Assignment — Reproduce, character for character, the entries from their opening line through the line with "Locate an element".

(Source data)
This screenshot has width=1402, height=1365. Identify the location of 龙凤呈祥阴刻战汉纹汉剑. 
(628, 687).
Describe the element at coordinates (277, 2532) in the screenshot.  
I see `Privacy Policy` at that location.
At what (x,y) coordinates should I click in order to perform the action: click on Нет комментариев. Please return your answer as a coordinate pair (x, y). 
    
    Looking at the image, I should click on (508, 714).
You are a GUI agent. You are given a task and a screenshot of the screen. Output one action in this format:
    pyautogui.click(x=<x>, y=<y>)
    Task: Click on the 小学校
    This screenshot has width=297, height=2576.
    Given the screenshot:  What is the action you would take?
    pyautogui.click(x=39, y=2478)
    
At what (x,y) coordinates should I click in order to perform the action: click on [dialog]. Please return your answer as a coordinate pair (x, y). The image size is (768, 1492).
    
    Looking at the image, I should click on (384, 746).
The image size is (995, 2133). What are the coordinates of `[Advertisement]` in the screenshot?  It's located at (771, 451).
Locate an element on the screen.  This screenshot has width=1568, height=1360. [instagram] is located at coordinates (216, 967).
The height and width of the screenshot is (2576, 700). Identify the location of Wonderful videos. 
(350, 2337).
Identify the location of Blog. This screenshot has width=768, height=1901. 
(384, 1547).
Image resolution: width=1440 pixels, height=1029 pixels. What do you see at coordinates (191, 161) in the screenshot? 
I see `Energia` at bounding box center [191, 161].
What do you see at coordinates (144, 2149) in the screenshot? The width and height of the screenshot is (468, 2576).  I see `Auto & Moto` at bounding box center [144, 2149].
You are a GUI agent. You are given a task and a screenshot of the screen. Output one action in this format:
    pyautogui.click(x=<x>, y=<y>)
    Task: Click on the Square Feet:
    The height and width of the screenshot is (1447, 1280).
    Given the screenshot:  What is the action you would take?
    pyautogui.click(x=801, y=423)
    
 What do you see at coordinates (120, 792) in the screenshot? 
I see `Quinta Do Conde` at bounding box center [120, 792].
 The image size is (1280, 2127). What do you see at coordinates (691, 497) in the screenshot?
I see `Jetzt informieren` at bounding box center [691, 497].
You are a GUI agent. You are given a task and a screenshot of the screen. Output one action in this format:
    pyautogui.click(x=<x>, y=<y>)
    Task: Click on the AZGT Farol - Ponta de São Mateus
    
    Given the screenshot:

Exercise result —
This screenshot has width=1402, height=1365. Identify the location of 龙凤呈祥阴刻战汉纹汉剑. 
(628, 687).
Describe the element at coordinates (277, 2532) in the screenshot.  
I see `Privacy Policy` at that location.
At what (x,y) coordinates should I click in order to perform the action: click on Нет комментариев. Please return your answer as a coordinate pair (x, y). 
    
    Looking at the image, I should click on (508, 714).
You are a GUI agent. You are given a task and a screenshot of the screen. Output one action in this format:
    pyautogui.click(x=<x>, y=<y>)
    Task: Click on the 小学校
    This screenshot has width=297, height=2576.
    Given the screenshot:  What is the action you would take?
    pyautogui.click(x=39, y=2478)
    
At what (x,y) coordinates should I click in order to perform the action: click on [dialog]. Please return your answer as a coordinate pair (x, y). The image size is (768, 1492).
    
    Looking at the image, I should click on (384, 746).
The image size is (995, 2133). What are the coordinates of `[Advertisement]` in the screenshot?  It's located at (771, 451).
Locate an element on the screen.  This screenshot has width=1568, height=1360. [instagram] is located at coordinates (216, 967).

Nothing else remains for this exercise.